Dataset entries:
┌──

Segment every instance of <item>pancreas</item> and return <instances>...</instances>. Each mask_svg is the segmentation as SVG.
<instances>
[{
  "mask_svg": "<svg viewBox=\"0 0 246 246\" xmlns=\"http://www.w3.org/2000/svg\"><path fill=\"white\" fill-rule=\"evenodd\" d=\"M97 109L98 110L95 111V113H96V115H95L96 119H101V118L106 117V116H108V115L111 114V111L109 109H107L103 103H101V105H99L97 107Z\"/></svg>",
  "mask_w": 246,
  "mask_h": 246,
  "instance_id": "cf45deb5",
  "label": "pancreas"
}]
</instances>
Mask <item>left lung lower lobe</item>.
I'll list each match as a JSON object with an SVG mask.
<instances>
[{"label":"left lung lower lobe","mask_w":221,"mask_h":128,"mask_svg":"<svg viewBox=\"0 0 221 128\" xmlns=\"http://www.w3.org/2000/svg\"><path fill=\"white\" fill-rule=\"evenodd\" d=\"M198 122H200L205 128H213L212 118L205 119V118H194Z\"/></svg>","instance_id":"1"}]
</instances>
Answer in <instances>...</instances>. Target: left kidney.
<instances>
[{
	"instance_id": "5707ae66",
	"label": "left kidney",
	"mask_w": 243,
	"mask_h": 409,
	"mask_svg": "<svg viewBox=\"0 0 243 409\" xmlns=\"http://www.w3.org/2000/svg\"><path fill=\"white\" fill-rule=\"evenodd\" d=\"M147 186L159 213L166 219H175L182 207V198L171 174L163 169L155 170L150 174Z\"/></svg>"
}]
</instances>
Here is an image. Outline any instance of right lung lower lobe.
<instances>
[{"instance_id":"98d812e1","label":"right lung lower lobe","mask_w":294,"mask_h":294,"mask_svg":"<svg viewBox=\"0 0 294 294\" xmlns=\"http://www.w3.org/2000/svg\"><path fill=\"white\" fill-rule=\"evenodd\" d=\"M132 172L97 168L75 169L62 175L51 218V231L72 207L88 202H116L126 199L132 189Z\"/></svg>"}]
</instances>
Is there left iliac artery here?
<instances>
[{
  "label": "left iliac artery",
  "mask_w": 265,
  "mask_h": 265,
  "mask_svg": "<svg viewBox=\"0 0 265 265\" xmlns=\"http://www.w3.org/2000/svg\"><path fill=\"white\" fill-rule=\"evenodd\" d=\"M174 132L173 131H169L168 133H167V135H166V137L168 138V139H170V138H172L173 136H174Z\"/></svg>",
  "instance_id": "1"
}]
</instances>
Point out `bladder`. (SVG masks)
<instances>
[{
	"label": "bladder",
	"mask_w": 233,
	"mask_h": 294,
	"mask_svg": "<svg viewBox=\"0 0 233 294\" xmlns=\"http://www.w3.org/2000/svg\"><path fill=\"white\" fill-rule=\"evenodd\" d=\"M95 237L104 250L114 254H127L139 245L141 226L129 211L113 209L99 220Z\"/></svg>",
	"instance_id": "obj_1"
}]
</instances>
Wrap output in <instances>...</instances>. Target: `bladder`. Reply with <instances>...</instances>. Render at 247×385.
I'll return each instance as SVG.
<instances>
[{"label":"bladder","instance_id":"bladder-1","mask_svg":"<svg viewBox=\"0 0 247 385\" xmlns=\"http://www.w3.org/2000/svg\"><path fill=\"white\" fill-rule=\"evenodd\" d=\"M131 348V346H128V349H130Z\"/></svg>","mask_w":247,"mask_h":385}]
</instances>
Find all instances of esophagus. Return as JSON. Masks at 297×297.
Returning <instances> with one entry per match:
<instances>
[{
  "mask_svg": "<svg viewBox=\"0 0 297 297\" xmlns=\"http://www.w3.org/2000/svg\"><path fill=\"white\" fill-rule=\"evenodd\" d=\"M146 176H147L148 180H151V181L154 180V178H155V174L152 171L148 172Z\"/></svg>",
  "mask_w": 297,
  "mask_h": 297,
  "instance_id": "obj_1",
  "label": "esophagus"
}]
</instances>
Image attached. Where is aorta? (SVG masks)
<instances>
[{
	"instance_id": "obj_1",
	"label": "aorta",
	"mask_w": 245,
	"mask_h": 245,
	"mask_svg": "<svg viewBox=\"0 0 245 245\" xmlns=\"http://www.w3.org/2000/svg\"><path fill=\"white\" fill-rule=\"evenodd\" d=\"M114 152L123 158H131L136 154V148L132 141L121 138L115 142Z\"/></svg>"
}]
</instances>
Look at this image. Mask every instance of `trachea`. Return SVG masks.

└──

Required action:
An exact transcription of every record above is required.

Exercise solution:
Segment every instance of <item>pancreas</item> and return <instances>...</instances>. Each mask_svg is the segmentation as SVG.
<instances>
[{
  "mask_svg": "<svg viewBox=\"0 0 246 246\" xmlns=\"http://www.w3.org/2000/svg\"><path fill=\"white\" fill-rule=\"evenodd\" d=\"M97 109L98 110L95 111V113H96V115H95L96 119H101V118L106 117V116H108V115L111 114V111L109 109H107L103 103H101V105H99L97 107Z\"/></svg>",
  "mask_w": 246,
  "mask_h": 246,
  "instance_id": "cf45deb5",
  "label": "pancreas"
}]
</instances>
Mask <item>left lung lower lobe</item>.
I'll list each match as a JSON object with an SVG mask.
<instances>
[{"label":"left lung lower lobe","mask_w":221,"mask_h":128,"mask_svg":"<svg viewBox=\"0 0 221 128\" xmlns=\"http://www.w3.org/2000/svg\"><path fill=\"white\" fill-rule=\"evenodd\" d=\"M198 122H200L205 128H213L212 118L205 119V118H194Z\"/></svg>","instance_id":"1"}]
</instances>
Answer in <instances>...</instances>. Target: left kidney.
<instances>
[{
	"instance_id": "5707ae66",
	"label": "left kidney",
	"mask_w": 243,
	"mask_h": 409,
	"mask_svg": "<svg viewBox=\"0 0 243 409\" xmlns=\"http://www.w3.org/2000/svg\"><path fill=\"white\" fill-rule=\"evenodd\" d=\"M147 186L159 213L166 219H175L182 207V198L171 174L163 169L155 170L150 174Z\"/></svg>"
}]
</instances>
Here is an image. Outline any instance of right lung lower lobe.
<instances>
[{"instance_id":"98d812e1","label":"right lung lower lobe","mask_w":294,"mask_h":294,"mask_svg":"<svg viewBox=\"0 0 294 294\" xmlns=\"http://www.w3.org/2000/svg\"><path fill=\"white\" fill-rule=\"evenodd\" d=\"M132 172L97 168L75 169L62 175L51 218V231L72 207L88 202H116L126 199L132 189Z\"/></svg>"}]
</instances>
Is there left iliac artery here?
<instances>
[{
  "label": "left iliac artery",
  "mask_w": 265,
  "mask_h": 265,
  "mask_svg": "<svg viewBox=\"0 0 265 265\" xmlns=\"http://www.w3.org/2000/svg\"><path fill=\"white\" fill-rule=\"evenodd\" d=\"M174 132L173 131H169L168 133H167V135H166V137L168 138V139H170V138H172L173 136H174Z\"/></svg>",
  "instance_id": "1"
}]
</instances>
Point out `bladder`. (SVG masks)
<instances>
[{
	"label": "bladder",
	"mask_w": 233,
	"mask_h": 294,
	"mask_svg": "<svg viewBox=\"0 0 233 294\" xmlns=\"http://www.w3.org/2000/svg\"><path fill=\"white\" fill-rule=\"evenodd\" d=\"M95 237L104 250L114 254H127L139 245L141 226L129 211L113 209L99 220Z\"/></svg>",
	"instance_id": "obj_1"
}]
</instances>
Wrap output in <instances>...</instances>. Target: `bladder`. Reply with <instances>...</instances>. Render at 247×385.
I'll return each instance as SVG.
<instances>
[{"label":"bladder","instance_id":"bladder-1","mask_svg":"<svg viewBox=\"0 0 247 385\" xmlns=\"http://www.w3.org/2000/svg\"><path fill=\"white\" fill-rule=\"evenodd\" d=\"M131 348V346H128V349H130Z\"/></svg>","mask_w":247,"mask_h":385}]
</instances>
Find all instances of esophagus. Return as JSON. Masks at 297×297.
Returning <instances> with one entry per match:
<instances>
[{
  "mask_svg": "<svg viewBox=\"0 0 297 297\" xmlns=\"http://www.w3.org/2000/svg\"><path fill=\"white\" fill-rule=\"evenodd\" d=\"M146 176H147L148 180H151V181L154 180V178H155V174L152 171L148 172Z\"/></svg>",
  "mask_w": 297,
  "mask_h": 297,
  "instance_id": "obj_1",
  "label": "esophagus"
}]
</instances>
Image attached. Where is aorta? (SVG masks)
<instances>
[{
	"instance_id": "obj_1",
	"label": "aorta",
	"mask_w": 245,
	"mask_h": 245,
	"mask_svg": "<svg viewBox=\"0 0 245 245\" xmlns=\"http://www.w3.org/2000/svg\"><path fill=\"white\" fill-rule=\"evenodd\" d=\"M114 152L123 158H131L136 154V148L132 141L121 138L115 142Z\"/></svg>"
}]
</instances>
Look at this image. Mask every instance of `trachea`. Return SVG masks.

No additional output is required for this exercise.